Search code examples
pythonamazon-web-servicesamazon-s3boto3pdfminer

How to use pdfminer to extract text from PDF files stored in S3 bucket without downloading it locally?


I have a PDF stored in S3 bucket. I want to extract texts using pdfminer from that PDF file.

When the file is stored locally, I am able to extract using the below code :

from pdfminer3.layout import LAParams, LTTextBox
from pdfminer3.pdfpage import PDFPage
from pdfminer3.pdfinterp import PDFResourceManager
from pdfminer3.pdfinterp import PDFPageInterpreter
from pdfminer3.converter import PDFPageAggregator
from pdfminer3.converter import TextConverter
from pdfminer.high_level import extract_pages
from pdfminer.pdfparser import PDFParser
from pdfminer.pdfdocument import PDFDocument
import io
from urllib.parse import urlparse

resource_manager = PDFResourceManager()
file_handle = io.StringIO()
converter = TextConverter(resource_manager, file_handle, laparams=LAParams())

page_interpreter = PDFPageInterpreter(resource_manager, converter)

pdf_file = 'file.pdf'

with open(pdf_file, 'rb') as fh:


    for page in PDFPage.get_pages(fh,
                              caching=True,
                              check_extractable=True):
        page_interpreter.process_page(page)

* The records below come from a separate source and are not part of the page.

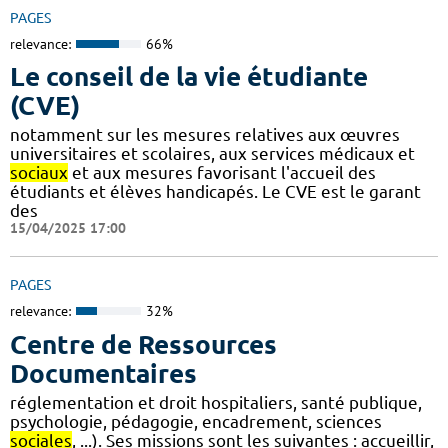
PAGES
relevance:
66%
Le conseil de la vie étudiante
(CVE)
notamment sur les mesures relatives aux œuvres
universitaires et scolaires, aux services médicaux et
sociaux
et aux mesures favorisant l'accueil des
étudiants et élèves handicapés. Le CVE est le garant
des
15/04/2025 17:00
PAGES
relevance:
32%
Centre de Ressources
Documentaires
réglementation et droit hospitaliers, santé publique,
psychologie, pédagogie, encadrement, sciences
sociales
, ...). Ses missions sont les suivantes : accueillir,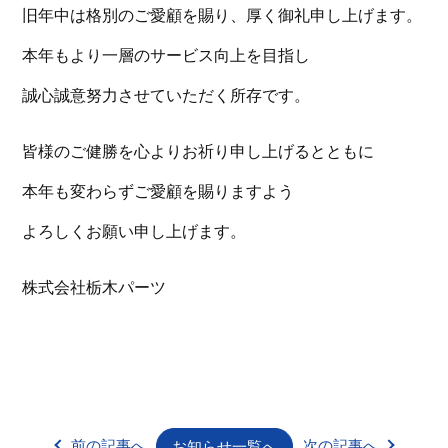
旧年中は格別のご愛顧を賜り、厚く御礼申し上げます。
本年もより一層のサービス向上を目指し
誠心誠意努力させていただく所存です。
皆様のご健勝を心よりお祈り申し上げるとともに
本年も変わらずご愛顧を賜りますよう
よろしくお願い申し上げます。
株式会社栃木パーツ
前の記事へ
次の記事へ
お知らせ一覧へ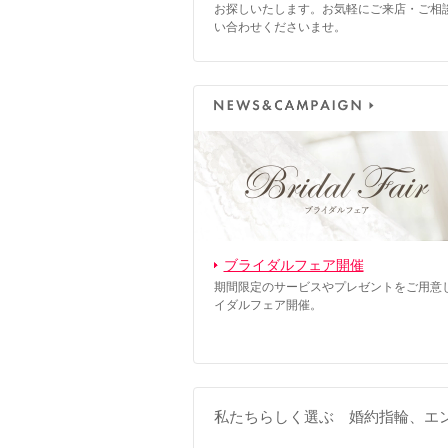
お探しいたします。お気軽にご来店・ご相
い合わせくださいませ。
ブライダルフェア開催
期間限定のサービスやプレゼントをご用意
イダルフェア開催。
私たちらしく選ぶ 婚約指輪、エ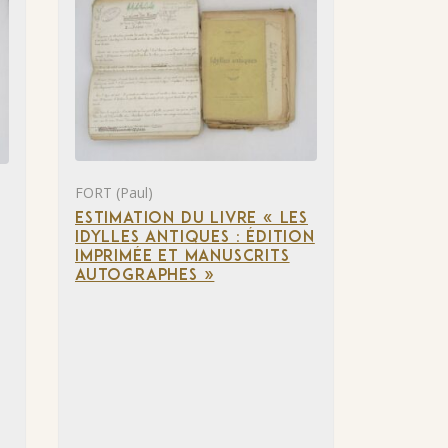
FORT (Paul)
ESTIMATION DU LIVRE « LES
IDYLLES ANTIQUES : ÉDITION
IMPRIMÉE ET MANUSCRITS
AUTOGRAPHES »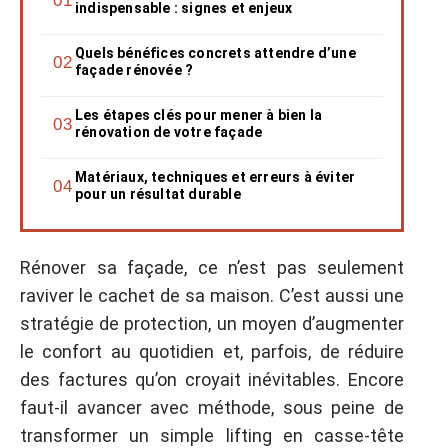
indispensable : signes et enjeux
Quels bénéfices concrets attendre d’une
façade rénovée ?
Les étapes clés pour mener à bien la
rénovation de votre façade
Matériaux, techniques et erreurs à éviter
pour un résultat durable
Rénover sa façade, ce n’est pas seulement
raviver le cachet de sa maison. C’est aussi une
stratégie de protection, un moyen d’augmenter
le confort au quotidien et, parfois, de réduire
des factures qu’on croyait inévitables. Encore
faut-il avancer avec méthode, sous peine de
transformer un simple lifting en casse-tête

        text = file_handle.getvalue()

# close open handles
converter.close()
file_handle.close()
total_no_pages = len(list(extract_pages(pdf_file)))
print(total_no_pages)
print(text)

I can extract the texts in a clean fashion.

However, I want to do the same for PDFs stored in S3.

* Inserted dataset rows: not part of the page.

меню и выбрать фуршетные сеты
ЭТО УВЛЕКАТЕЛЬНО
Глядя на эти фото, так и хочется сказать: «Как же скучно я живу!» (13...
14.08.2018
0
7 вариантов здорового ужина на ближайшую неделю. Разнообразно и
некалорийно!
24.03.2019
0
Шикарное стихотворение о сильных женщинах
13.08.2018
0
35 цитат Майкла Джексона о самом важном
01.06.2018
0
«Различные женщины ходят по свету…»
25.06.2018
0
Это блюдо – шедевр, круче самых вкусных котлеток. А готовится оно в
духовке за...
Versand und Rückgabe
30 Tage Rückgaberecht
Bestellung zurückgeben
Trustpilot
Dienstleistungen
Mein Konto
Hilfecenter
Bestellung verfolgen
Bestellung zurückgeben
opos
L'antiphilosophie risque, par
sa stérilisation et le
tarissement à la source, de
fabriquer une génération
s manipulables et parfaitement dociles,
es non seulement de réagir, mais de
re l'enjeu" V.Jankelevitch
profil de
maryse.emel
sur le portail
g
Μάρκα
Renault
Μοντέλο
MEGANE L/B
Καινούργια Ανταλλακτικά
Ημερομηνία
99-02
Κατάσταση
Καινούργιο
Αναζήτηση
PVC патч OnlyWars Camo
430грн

I have made a connection to the S3 bucket and fetched the data like this:

import boto3, os

s3 = boto3.resource(
   service_name='s3',
   region_name=<region-name>,
   aws_access_key_id=<access-key>,
   aws_secret_access_key=<secret-key>
)

    
bucket_name = <bucket_name>
item_name = <folederName/file.pdf>

obj = s3.Object(bucket_name, item_name)
fs = obj.get()['Body'].read()

When I print fs, I see that it returns data in bytes.

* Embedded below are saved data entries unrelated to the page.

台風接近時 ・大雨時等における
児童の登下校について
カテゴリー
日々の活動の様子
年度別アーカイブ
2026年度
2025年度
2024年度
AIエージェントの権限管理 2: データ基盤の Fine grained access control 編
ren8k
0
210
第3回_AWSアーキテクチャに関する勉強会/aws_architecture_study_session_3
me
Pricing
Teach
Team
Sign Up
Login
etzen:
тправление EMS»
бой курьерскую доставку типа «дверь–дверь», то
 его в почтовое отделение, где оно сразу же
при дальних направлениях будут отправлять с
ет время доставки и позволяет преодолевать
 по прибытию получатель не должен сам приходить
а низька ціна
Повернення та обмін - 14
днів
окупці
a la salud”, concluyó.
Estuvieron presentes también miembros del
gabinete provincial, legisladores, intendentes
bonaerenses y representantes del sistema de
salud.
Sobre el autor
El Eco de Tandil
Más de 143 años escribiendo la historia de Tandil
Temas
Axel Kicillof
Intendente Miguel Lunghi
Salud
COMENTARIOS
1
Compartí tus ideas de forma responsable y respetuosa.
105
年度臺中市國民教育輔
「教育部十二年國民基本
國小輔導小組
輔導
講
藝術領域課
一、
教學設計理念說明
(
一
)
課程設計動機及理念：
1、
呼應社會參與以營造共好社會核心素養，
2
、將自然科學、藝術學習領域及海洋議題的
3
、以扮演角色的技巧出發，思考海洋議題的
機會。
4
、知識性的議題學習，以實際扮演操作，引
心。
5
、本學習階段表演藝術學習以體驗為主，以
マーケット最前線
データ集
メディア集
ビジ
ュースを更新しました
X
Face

Kindly suggest a way to use pdfminer for texts stored in S3.


Solution

  • Instead of

    get_pages(fh,caching=True, check_extractable=True):
    

    you could have:

    get_pages(io.BytesIO(fs), caching=True, check_extractable=True):
    

    By the way, you are still downloading the objects from S3, but not physically saving them on your local hard drive.